#### ACTIVITY:
The required result is a copy of each line below in which "panneaux" appears.

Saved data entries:

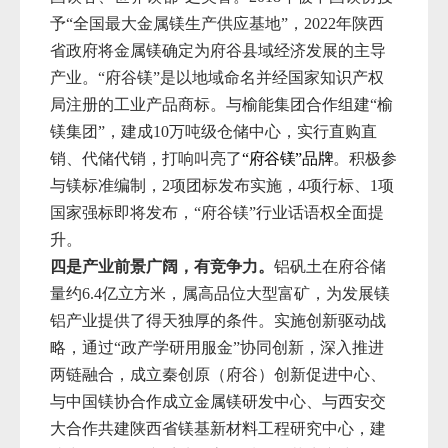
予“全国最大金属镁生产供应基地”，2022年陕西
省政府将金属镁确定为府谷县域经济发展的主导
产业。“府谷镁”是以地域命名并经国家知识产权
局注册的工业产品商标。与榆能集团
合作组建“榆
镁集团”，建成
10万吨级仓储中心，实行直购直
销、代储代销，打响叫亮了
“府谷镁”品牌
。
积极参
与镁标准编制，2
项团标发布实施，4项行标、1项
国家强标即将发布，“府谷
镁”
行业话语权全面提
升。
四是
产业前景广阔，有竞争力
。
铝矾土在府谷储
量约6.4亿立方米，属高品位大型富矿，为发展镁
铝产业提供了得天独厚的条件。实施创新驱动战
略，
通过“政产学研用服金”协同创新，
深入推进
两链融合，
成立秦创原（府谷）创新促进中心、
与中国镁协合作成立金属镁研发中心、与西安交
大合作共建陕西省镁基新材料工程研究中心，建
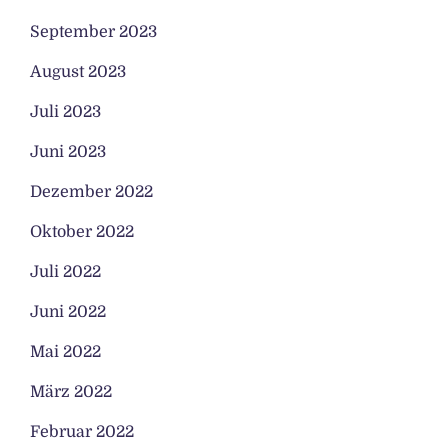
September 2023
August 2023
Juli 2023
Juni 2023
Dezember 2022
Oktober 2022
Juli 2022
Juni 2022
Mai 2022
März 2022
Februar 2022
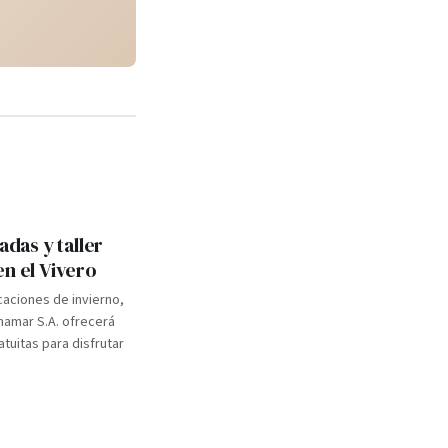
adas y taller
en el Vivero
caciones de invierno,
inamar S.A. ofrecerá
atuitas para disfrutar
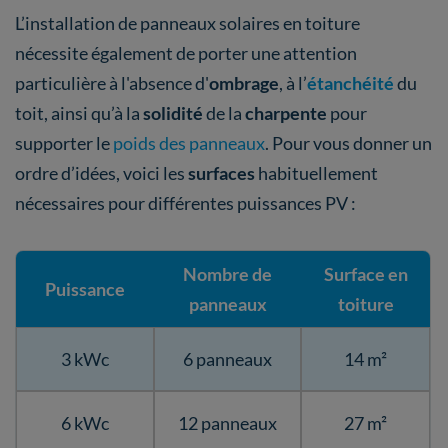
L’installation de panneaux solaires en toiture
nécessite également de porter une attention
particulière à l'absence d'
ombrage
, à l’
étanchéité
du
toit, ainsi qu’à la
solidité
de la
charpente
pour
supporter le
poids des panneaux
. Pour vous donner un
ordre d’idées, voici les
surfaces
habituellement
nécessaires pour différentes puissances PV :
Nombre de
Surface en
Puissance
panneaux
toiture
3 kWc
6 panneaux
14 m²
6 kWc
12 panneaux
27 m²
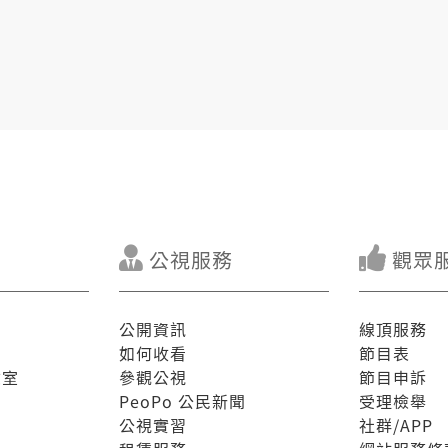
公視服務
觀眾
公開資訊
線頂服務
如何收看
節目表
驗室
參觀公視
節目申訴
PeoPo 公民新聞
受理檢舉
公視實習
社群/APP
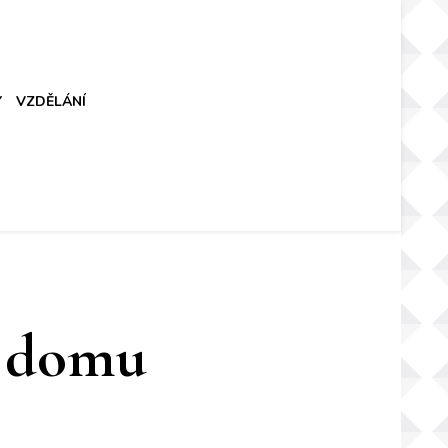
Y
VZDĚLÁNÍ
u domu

#### RESPONSE TO THIS TASK:
L’installation de panneaux solaires en toiture
poids des panneaux
panneaux
6 panneaux
12 panneaux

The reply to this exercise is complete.